Cornet and Herron each traveled to and worked in Minnesota for SoftBrands clients. Cornet worked for three clients located in Minnesota while Herron worked for two. Cornet Decl. ¶ 6; Herron Decl. ¶ 5. SoftBrands claims Cornet and Herron's ultimate managers were also located in Minnesota. Weidel Decl. [Docket No. 29] ¶ 2; McGregor Decl. ¶ 1. Herron admits to having "roughly 15,000 . . . SoftBrands e-mails in his possession, custody or control" and stated that producing all such e-mails referencing Minnesota "would yield several thousand e-mails." Anderson Decl. Ex. 19 at 3.

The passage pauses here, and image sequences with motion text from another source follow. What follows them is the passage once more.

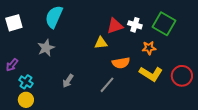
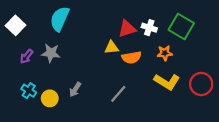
white square: (14, 23) -> (15, 25), turned -30
gray star: (46, 48) -> (51, 53), turned 30
orange semicircle: (121, 63) -> (132, 57), moved
purple arrow: (12, 65) -> (27, 56), moved
yellow circle: (26, 100) -> (50, 98), moved

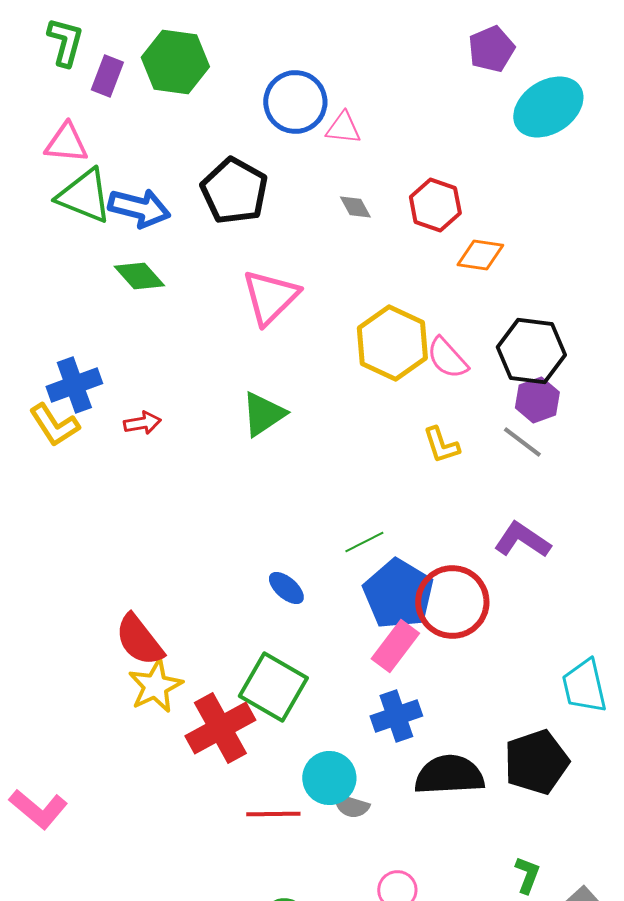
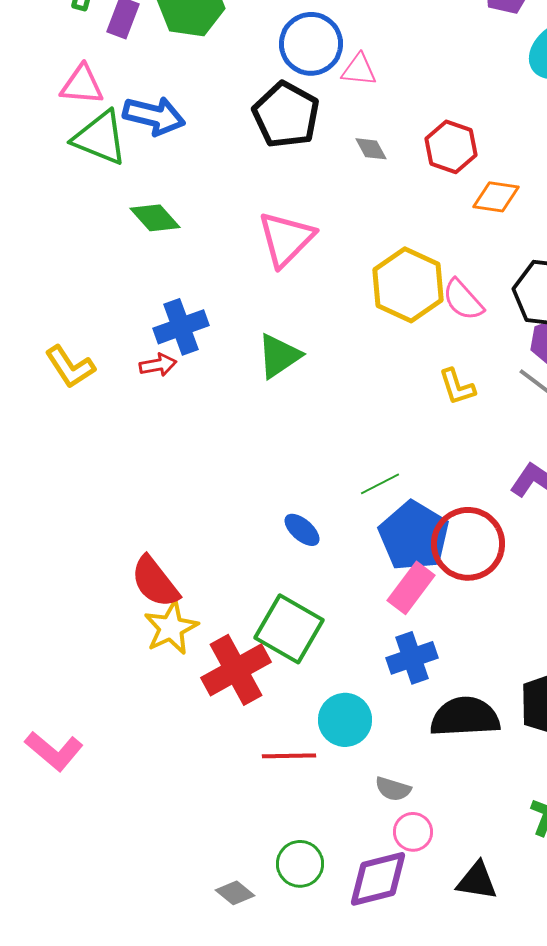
black pentagon: (234, 191) -> (286, 115), moved
blue arrow: (139, 208) -> (154, 116), moved
blue cross: (74, 385) -> (181, 327), moved
gray semicircle: (351, 806) -> (393, 789), moved

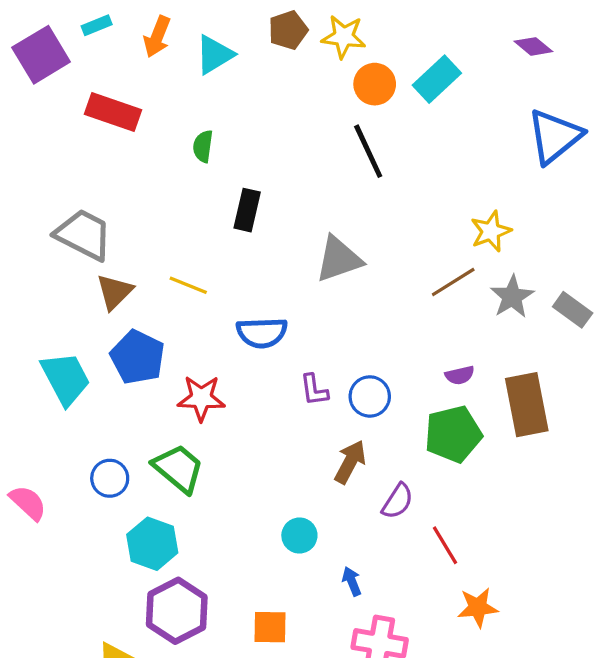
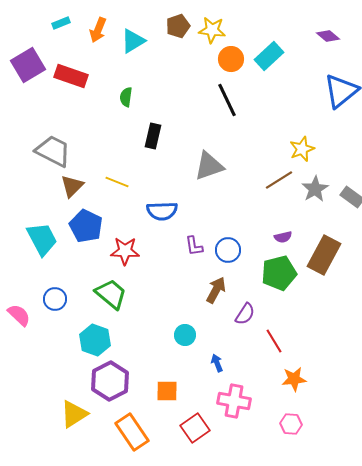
purple square: (41, 55) -> (28, 65), moved
brown rectangle: (527, 405) -> (324, 255), turned 39
blue circle: (110, 478) -> (55, 299), moved

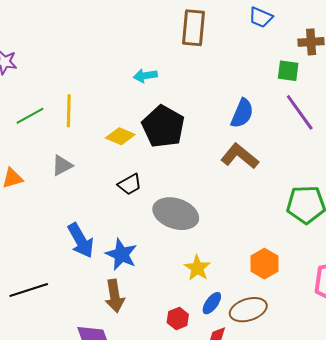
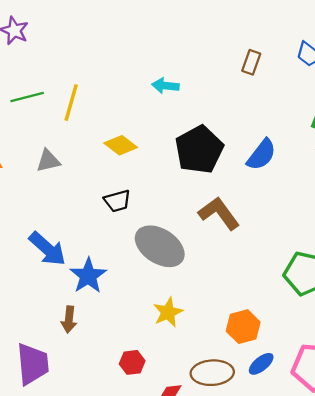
brown rectangle: (194, 28) -> (251, 62), moved, size x0.6
black pentagon: (163, 127) -> (199, 150), moved
brown L-shape: (240, 156) -> (219, 213), moved
blue arrow: (81, 240) -> (47, 249), turned -33
brown arrow: (115, 296) -> (69, 320), size x0.7
blue ellipse: (212, 303) -> (261, 364), moved

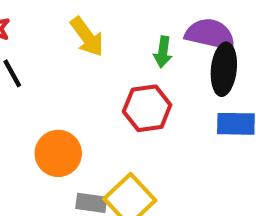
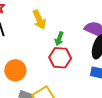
green arrow: (163, 52) -> (59, 39), moved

Johansson formed MLC on or about October 12, 2001 before resigning from SoftBrands on or around December 1, 2001. Johansson Decl. ¶ 7; Conklin Decl. ¶ 7; Complaint ¶ 4. Cornet and Herron resigned on April 16, 2004 and May 1, 2004 respectively and eventually joined MLC. Pl.'s Mem. of Law in Opp'n to Defs.' Mot. to Dismiss [Docket No. 22] at 3. Cornet is MLC's Executive Vice President and Herron is a consultant. Id. Herron's exit interview was held in Minnesota. Haffele Decl. ¶ 6. After resigning and joining MLC, and without disclosing that he was no longer a SoftBrands employee, Herron continued to contact SoftBrands personnel in Minnesota for assistance with its software. Homewood Decl. [Docket No. 26] ¶¶ 1-5, Exs. 1-2. After announcing his resignation to a general manager based in Minnesota, Cornet proposed SoftBrands employ him as an independent contractor. McGregor Decl. ¶¶ 3-5, Exs. 1-3; Conklin Decl. ¶¶ 19-20, Exs. 7-8. SoftBrands entered into negotiations on the issue, before the proposal was eventually abandoned. Conklin Decl. ¶¶ 19-2, Exs. 7-8; McGregor Decl. ¶ 5.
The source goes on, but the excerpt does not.